▶ GOAL OF THE EXERCISE:
Using the data that follows, output only the lines from the line with "Clause Library" up to and including the line with "Then sprinkle some of the sausage", exactly, leaving pictures aside.

▶ DATA FOR ANALYSIS:

= Beginning of Section =

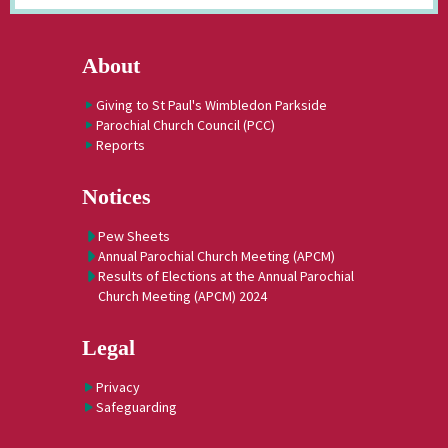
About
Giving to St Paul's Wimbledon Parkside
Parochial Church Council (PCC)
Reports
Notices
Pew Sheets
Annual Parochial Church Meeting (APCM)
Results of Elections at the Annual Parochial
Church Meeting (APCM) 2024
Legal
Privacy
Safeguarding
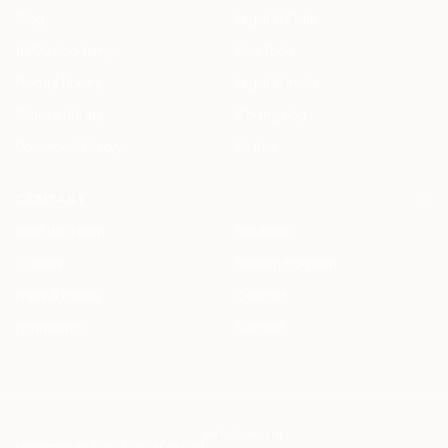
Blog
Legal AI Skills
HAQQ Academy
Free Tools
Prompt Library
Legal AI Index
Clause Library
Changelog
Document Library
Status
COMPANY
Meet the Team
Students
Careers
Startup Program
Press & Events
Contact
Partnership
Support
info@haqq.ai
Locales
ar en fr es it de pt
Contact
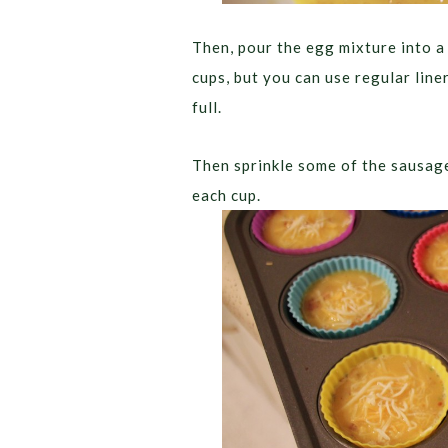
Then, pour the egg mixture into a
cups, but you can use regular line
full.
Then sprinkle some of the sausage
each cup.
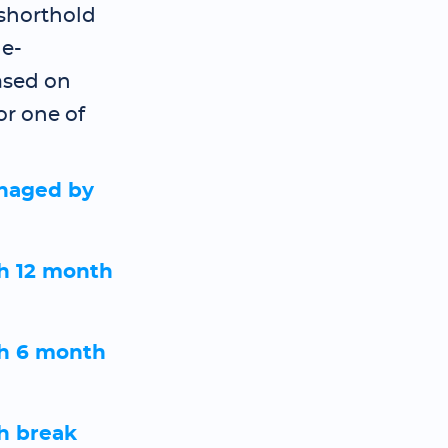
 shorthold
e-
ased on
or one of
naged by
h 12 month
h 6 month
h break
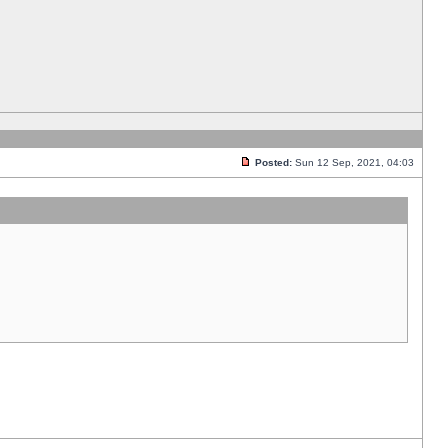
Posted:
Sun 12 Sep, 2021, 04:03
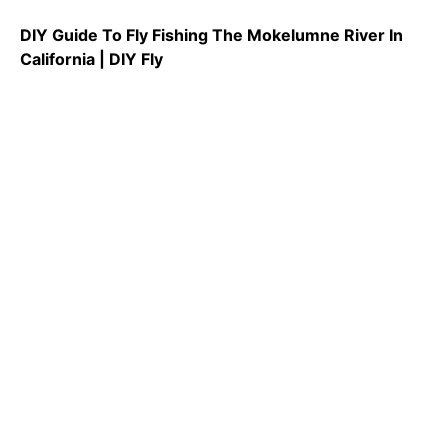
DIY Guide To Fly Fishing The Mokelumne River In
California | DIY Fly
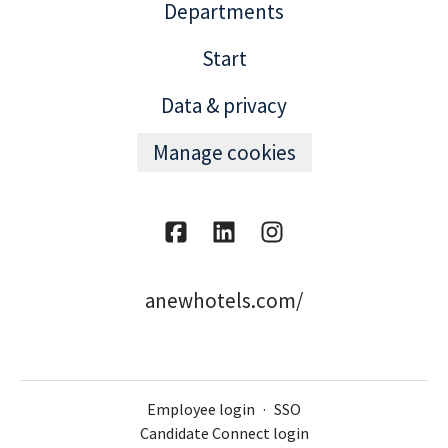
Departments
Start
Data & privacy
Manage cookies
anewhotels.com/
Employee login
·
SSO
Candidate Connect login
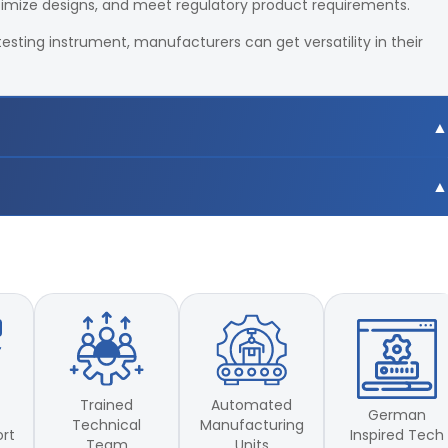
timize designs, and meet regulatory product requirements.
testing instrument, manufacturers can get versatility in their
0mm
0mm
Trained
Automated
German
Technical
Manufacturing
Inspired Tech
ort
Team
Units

= End of Section =

▶ EXERCISE RESULT:
Clause Library
Changelog
Document Library
Status
COMPANY
Meet the Team
Students
Careers
Startup Program
Press & Events
Contact
Partnership
Support
info@haqq.ai
Locales
ar en fr es it de pt
Contact
Then, pour the egg mixture into a
cups, but you can use regular line
full.
Then sprinkle some of the sausage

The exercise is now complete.